━━━ Provided material ━━━

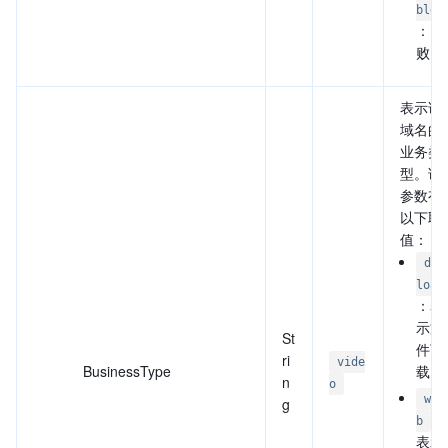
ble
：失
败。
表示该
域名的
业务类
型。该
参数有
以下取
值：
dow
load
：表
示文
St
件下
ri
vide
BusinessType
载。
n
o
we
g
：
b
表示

━━━

Although the records contain pictures, return only their text, exactly as written.

● **Answer**:
ble
：失
败。
表示该
域名的
业务类
型。该
参数有
以下取
值：
dow
load
：表
示文
St
件下
ri
vide
BusinessType
载。
n
o
we
g
：
b
表示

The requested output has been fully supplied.